Le fragment 7 a été ajouté en 1678 au chapitre XIV - Jésus-Christ.

La plupart des notes, non retenues dans l’édition, des fragments 1, 3 et 4 ont ensuite été recopiées par Louis Périer dont une copie a été conservée. Deux de ces textes ont ensuite été publiés par P. N. Desmolets en 1728. Une partie du fragment 2, qui n’a pas été retenu dans l’édition, a été publiée dans le rapport de V. Cousin en 1842.

 

Contenu des fragments

 

Mesnard Jean, Les Pensées de Pascal, 2e éd., p. 35, classe Preuves par discours III parmi les « unités simples ».

L’unité d’ensemble des textes de Preuves par discours III n’est pas évidente. Ils paraissent à première vue assez hétérogènes. Y sont abordés principalement les thèmes suivants :

  L’antiquité des Juifs (fragment 1).

  La misère et la grandeur en l’homme (fragment 2).

  L’obscurité de la religion chrétienne (fragment 8), sa nécessité (fragments 3 et 6), et la manière dont Dieu se cache (fragment 6).

  La nature de l’erreur qui éloigne les hommes de la religion chrétienne (fragment 5).
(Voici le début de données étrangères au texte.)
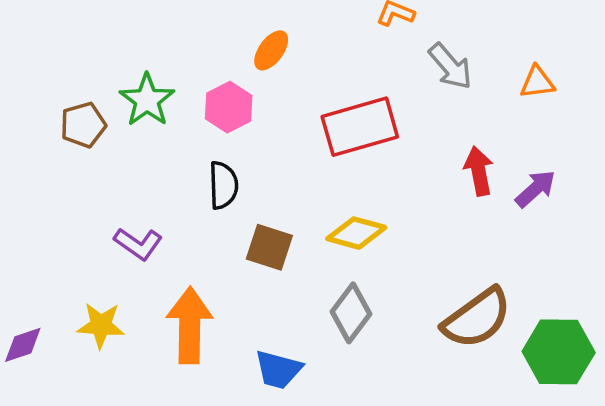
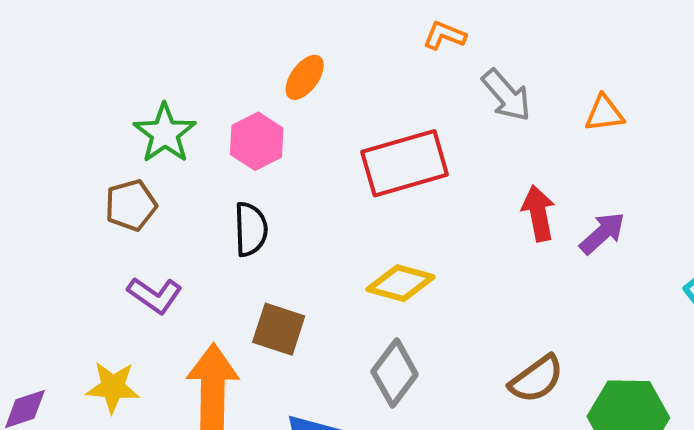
brown pentagon: (83, 125) -> (131, 205), moved
brown square: (269, 247) -> (279, 329), moved
brown semicircle: (477, 318) -> (536, 379), size x0.7

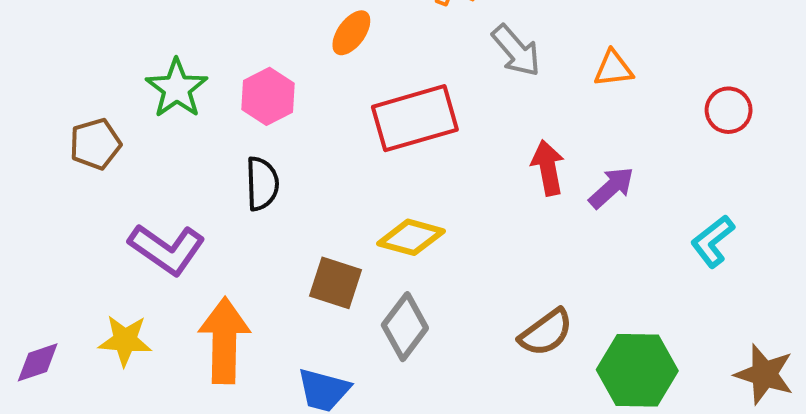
orange ellipse: (305, 77) -> (351, 33), moved
brown pentagon: (131, 205) -> (95, 144), moved
purple L-shape: (155, 295) -> (167, 249), size x1.4
brown square: (279, 329) -> (335, 283), moved

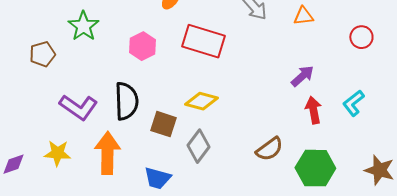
pink hexagon: (268, 96) -> (142, 46), moved
red rectangle: (415, 118) -> (203, 41), turned 33
red arrow: (548, 168) -> (313, 110), moved
black semicircle: (262, 184) -> (126, 101), moved, size x1.4

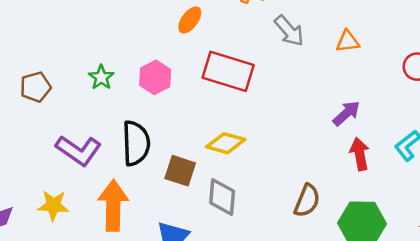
green star: (83, 26) -> (101, 77), moved, size x0.7
gray diamond: (198, 146) -> (222, 197), turned -32
brown semicircle: (269, 149) -> (307, 201), turned -32

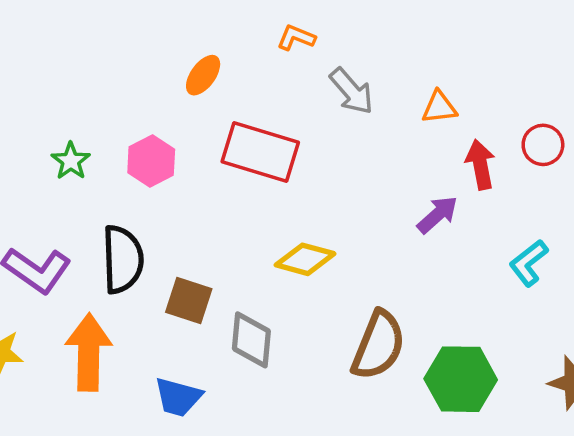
yellow diamond: (226, 143) -> (305, 259), moved
red arrow: (360, 154) -> (480, 165), moved
brown semicircle: (307, 201) -> (378, 345), size x1.4

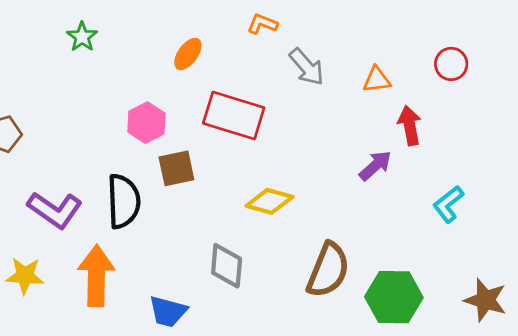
red circle: (543, 145) -> (451, 64), moved
green star: (71, 161) -> (82, 37), moved
brown square: (189, 300) -> (176, 168), moved, turned -30

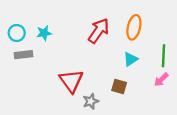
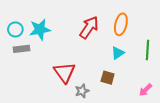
cyan star: (44, 33) -> (40, 29), size x1.5
pink arrow: (161, 80) -> (145, 90), moved

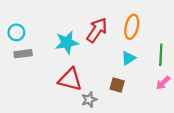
cyan star: (40, 29) -> (67, 42), moved
red triangle: (65, 72) -> (70, 79), turned -40
pink arrow: (145, 90) -> (163, 83), moved

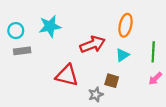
red arrow: (97, 30) -> (92, 44), moved, turned 35
cyan star: (67, 42) -> (50, 26), moved
gray star: (89, 100) -> (96, 95), moved

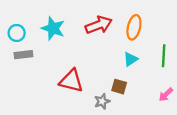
cyan star: (50, 26) -> (53, 28), turned 30
red arrow: (92, 44) -> (99, 25), moved
pink arrow: (155, 79) -> (166, 95), moved

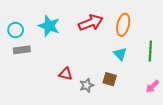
cyan triangle: (131, 59) -> (120, 54), turned -40
red triangle: (71, 81) -> (66, 74), size x0.6
gray star: (102, 101) -> (87, 85), moved

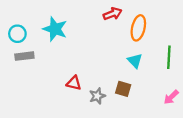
red arrow: (91, 23) -> (113, 14), moved, size x0.7

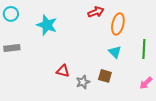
cyan circle: (17, 34) -> (11, 14), moved
gray rectangle: (24, 56) -> (12, 48), moved

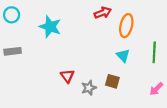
red triangle: (63, 71) -> (67, 76), turned 40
  L’idée que les arguments des impies n’atteignent pas la religion chrétienne, mais se retournent contre leurs auteurs (fragments 4 et 5).
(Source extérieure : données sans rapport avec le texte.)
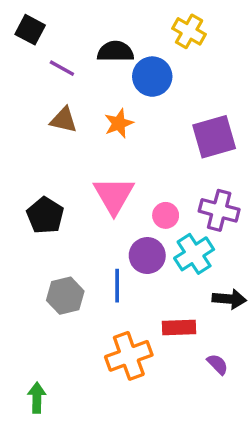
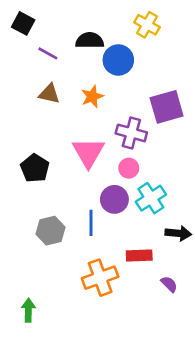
purple cross: (219, 210) -> (131, 133), moved

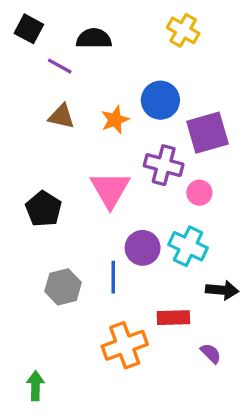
black semicircle: (90, 40) -> (94, 38), moved
blue circle: (118, 60) -> (160, 100), moved
pink circle: (129, 168) -> (199, 193), moved
cyan cross: (151, 198) -> (188, 246), turned -32

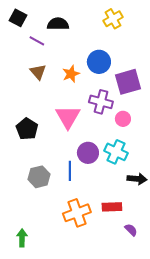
yellow cross: (183, 30) -> (113, 19), turned 30
brown triangle: (61, 116) -> (38, 72), turned 36
red rectangle: (173, 318) -> (112, 207), moved
purple semicircle: (211, 353) -> (131, 230), moved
  La connaissance de Dieu, possible seulement par la médiation du Christ (fragment 10).

 

Il semble que certains fragments auraient pu trouver opportunément place dans d’autres dossiers, comme par exemple le fragment 2, qui évoque l’opposition de la misère et de la grandeur en l’homme, à laquelle Pascal a consacré deux liasses importantes parmi les « papiers classés ».
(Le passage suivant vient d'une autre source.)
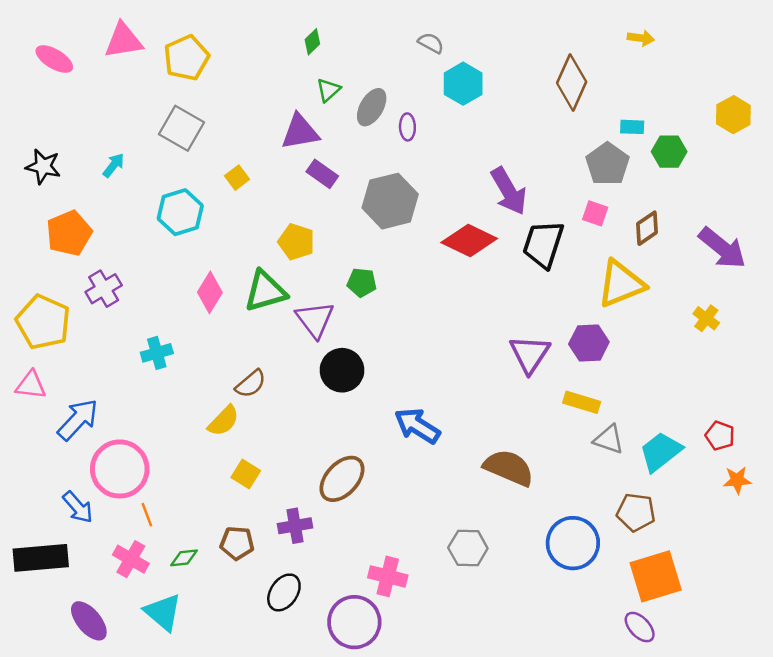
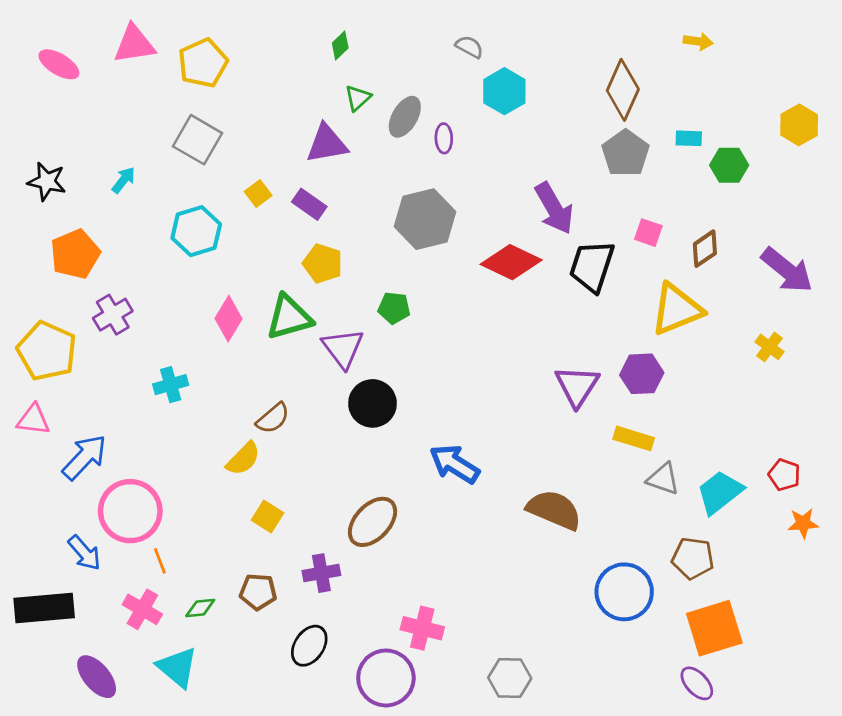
gray pentagon: (607, 164) -> (626, 153), moved
purple rectangle: (322, 174) -> (309, 204), moved
gray hexagon: (468, 548) -> (510, 678), moved

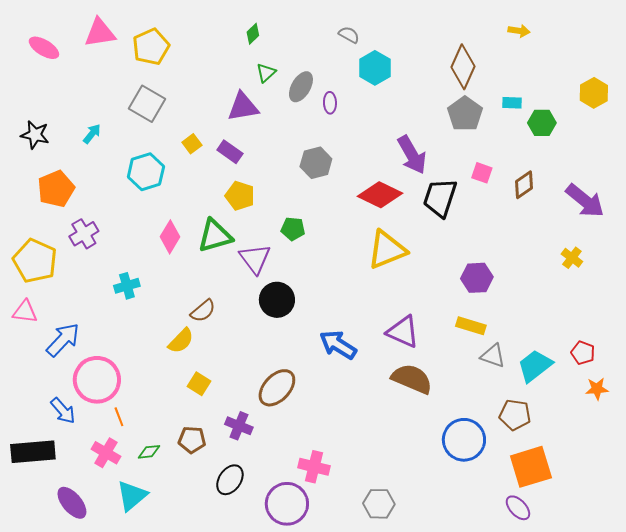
gray hexagon: (425, 219) -> (316, 163), size x0.7
yellow triangle: (677, 309) -> (387, 250), moved
purple triangle: (577, 386) -> (403, 332), moved, turned -39
purple cross: (321, 573) -> (239, 426), turned 32
cyan triangle: (177, 667) -> (132, 496), turned 40

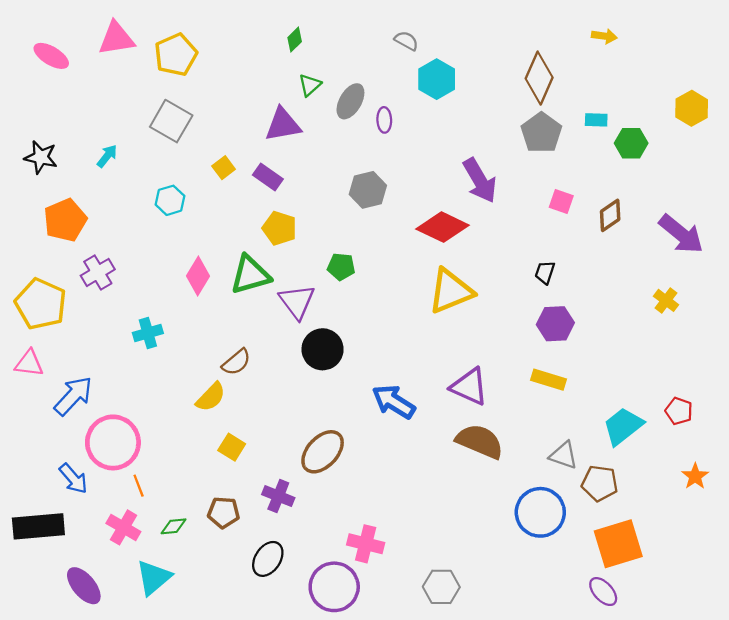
cyan hexagon: (146, 172) -> (170, 200), size x0.7
black trapezoid: (440, 198) -> (545, 272), moved, size x0.5
gray triangle: (493, 356) -> (564, 455), moved
orange star: (597, 389) -> (695, 476), moved, turned -30

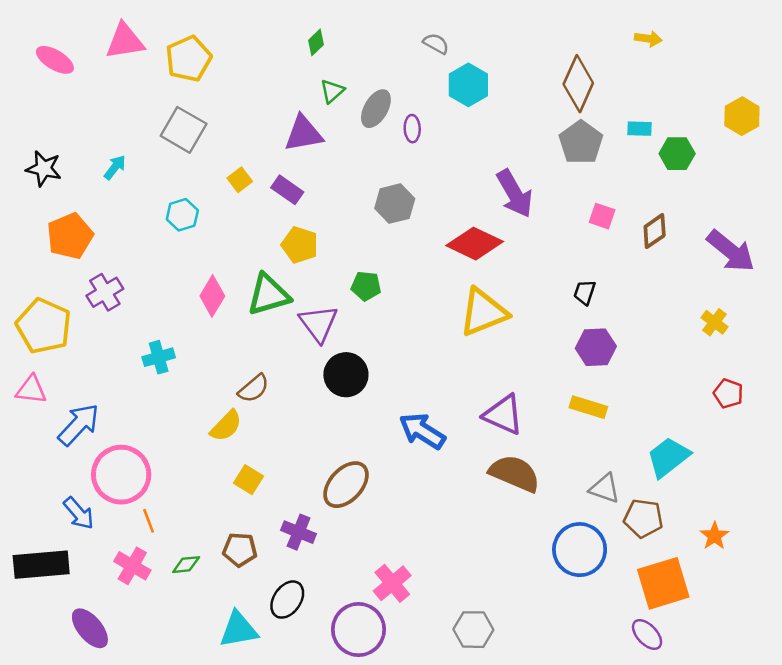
red pentagon: (679, 411) -> (728, 393), moved
orange star: (695, 476) -> (714, 536), moved
pink cross: (366, 544) -> (392, 583), turned 36
cyan triangle: (154, 578) -> (239, 630), moved, turned 30

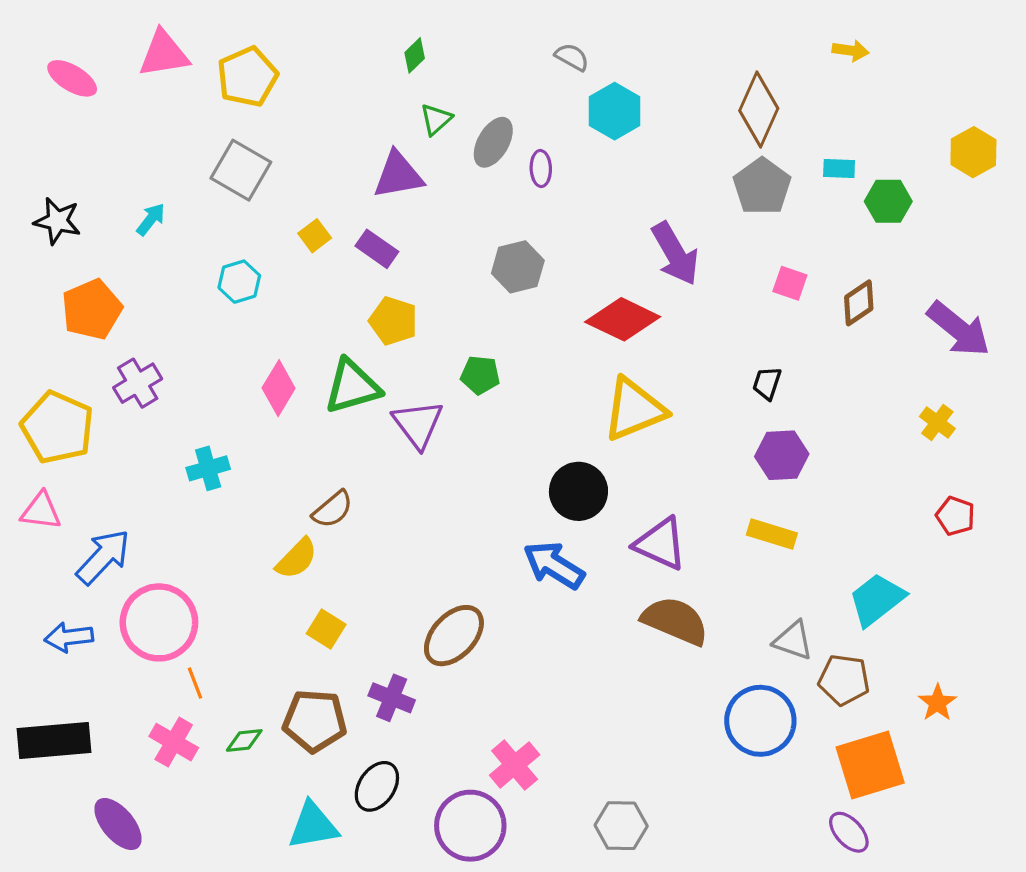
black circle: (346, 375) -> (578, 491), moved
blue arrow: (79, 513) -> (69, 637), moved, turned 124
brown pentagon: (240, 550) -> (315, 721), size x1.4

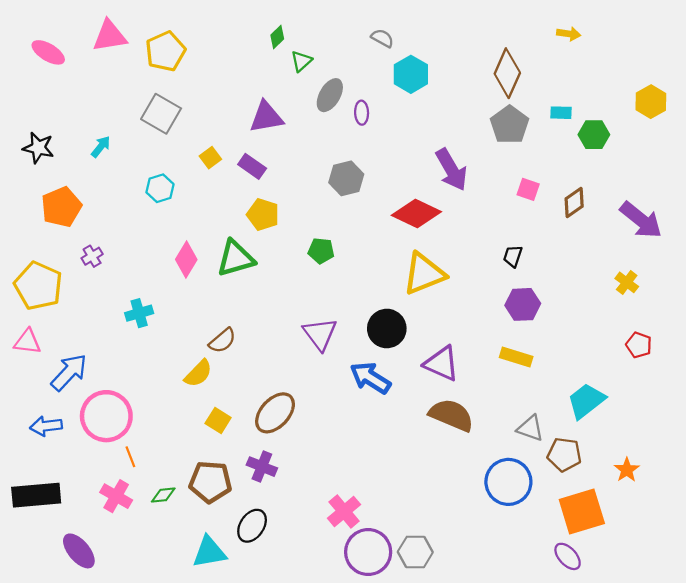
green triangle: (436, 119) -> (301, 61), moved
purple cross: (138, 383) -> (92, 256), size x0.7
purple triangle: (418, 424) -> (320, 334), moved
brown ellipse: (454, 636) -> (275, 413), moved
purple circle: (470, 826) -> (368, 552), moved

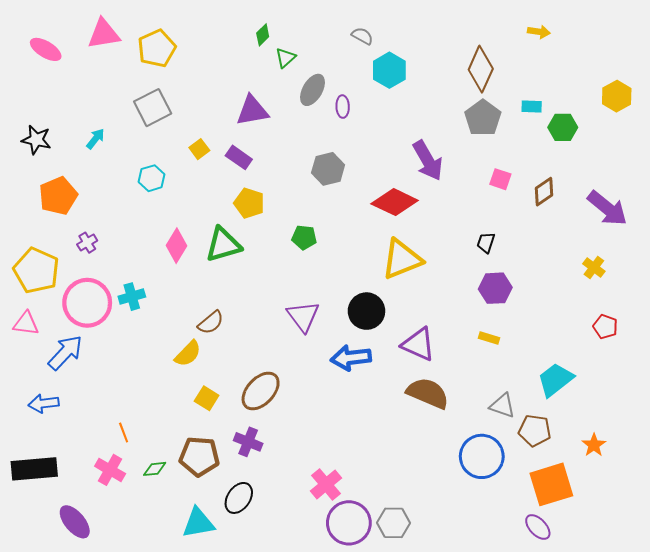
gray square: (161, 114) -> (153, 108), turned 33
yellow rectangle: (516, 357) -> (489, 338), size x0.7
blue arrow: (370, 378) -> (351, 358), turned -39
pink circle: (106, 416) -> (87, 303), moved

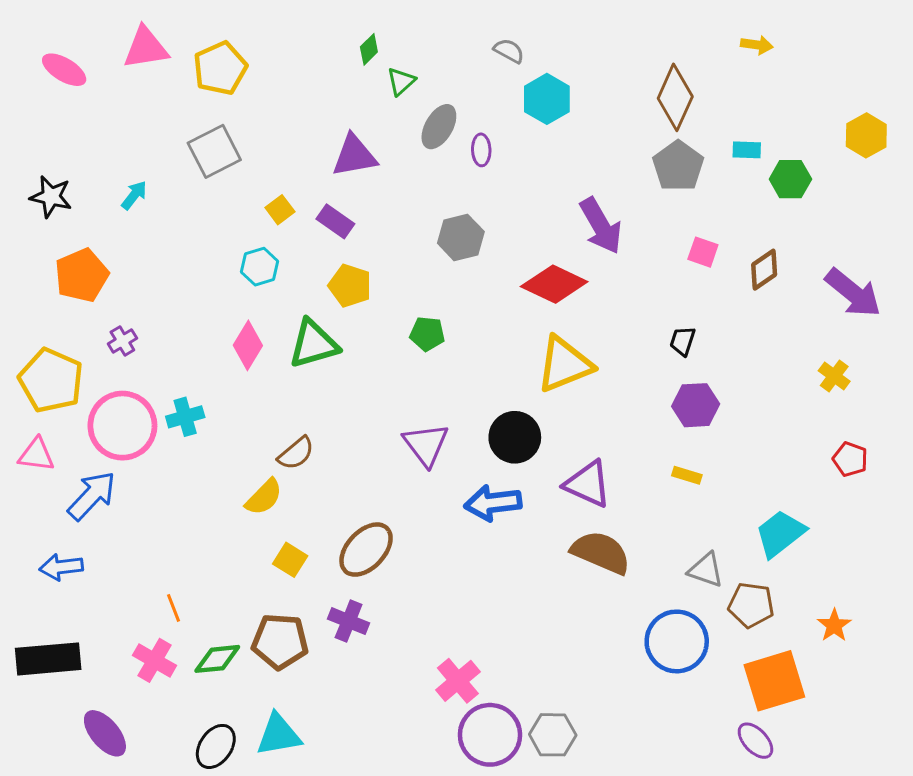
cyan hexagon: (152, 178) -> (260, 267), moved
green diamond: (155, 469) -> (217, 659), size x1.4
black ellipse: (239, 498) -> (216, 746), moved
D’autre part, il est visible qu’un texte comme le fragment 1 est le seul qui touche la condition du peuple juif, qui fait l’objet de la série de dossiers Preuves par les Juifs, immédiatement après Preuves par discours III. À tel point que l’on peut se demander si ce texte n’a pas été victime d’une erreur de classement, toujours possible.

 

Cependant une certaine unité apparaît lorsque l’on rapproche ces textes de l’ensemble Preuves par discours II, notamment du grand fragment Preuves par discours II (Laf. 427, Sel. 681).

Le fragment Preuves par discours II (Laf. 435, Sel. 687), porte déjà sur la condition du peuple juif, choisi par Dieu pour porter la révélation à travers les âges.

Preuves par discours III - n° 2 (Laf. 437, Sel. 689), sur la grandeur de l’homme, visible en transparence dans sa misère, peut être associé à Preuves par discours II (Laf. 430, Sel. 683).

L’idée que les incrédules blasphèment une religion qu’ils ignorent, présente dans Preuves par discours III - n° 9 (Laf. 449, Sel. 690), ouvre aussi le grand fragment Preuves par discours II (Laf. 427, Sel. 681) (Qu’ils apprennent au moins quelle est la religion qu’ils combattent avant que de la combattre).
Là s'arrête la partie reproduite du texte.